Entering edit mode
24 months ago
langziv
▴
70
Hello.
It looks like the CRAM files I have consist of multiple genomes' data. If that's even possible, is there a way to split each file into separate ones so that each will include data from a single genome?
why would you want to do that ?
anyway : How To Split A Bam File By Chromosome ; How Can I Split Bam Into Chromosome (In A Loop) Using Samtools? ; split sorted bam file chromosome wise ; etc...
I need to do variant calling, and I need to associate variants with their respective genome.
most SV callers will accept a BED file / a range to call a specific interval.
I noticed the problem after I did the variant calling. I got VCF files with no associations between variants and genomes.
If this is related to Getting information on CRAM files from headers inside the files then we don't know that there is actually more than one genome in the files you have.

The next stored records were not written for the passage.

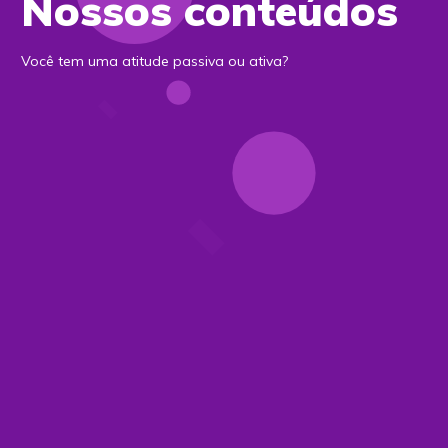
Nossos conteúdos
Você tem uma atitude passiva ou ativa?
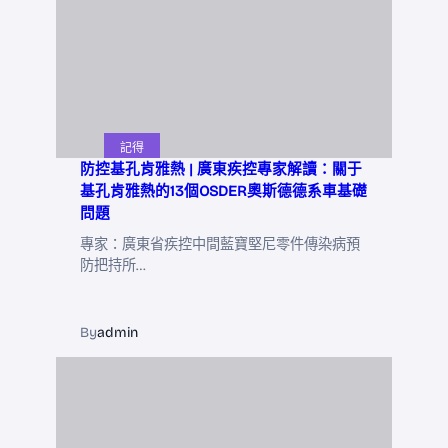
記得
防控基孔肯雅熱 | 廣東疾控專家解讀：關于
基孔肯雅熱的13個OSDER奧斯德德系車基礎
問題
專家：廣東省疾控中間藍寶堅尼零件傳染病預
防把持所…
By
admin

My suspicion is that you don't have multiple genomes. Examine the read headers and see if you have multiple flowcells/lanes/flowcell serials numbers present.
Thanks @genomax.
I'm not sure how to identify flowcells/lanes/flowcell serials numbers in CRAM files. Can you give an example?
You will need to examine the reads id's in column 1 of the alignments.
Sequence identifiers are explained in this Wikipedia section.
Thanks, but this link explains the structure of FASTA files. I don't have FASTA files. My initial data are in CRAM files.
it's not. It's about FASTQ.
read carefully what Genomax said:
So I need to convert the CRAM files to FASTQ files in order to get that information?
Yes. You could do this on the fly.
This is the same FC with 4 lanes.
Thanks.
So it means that it's a single genome?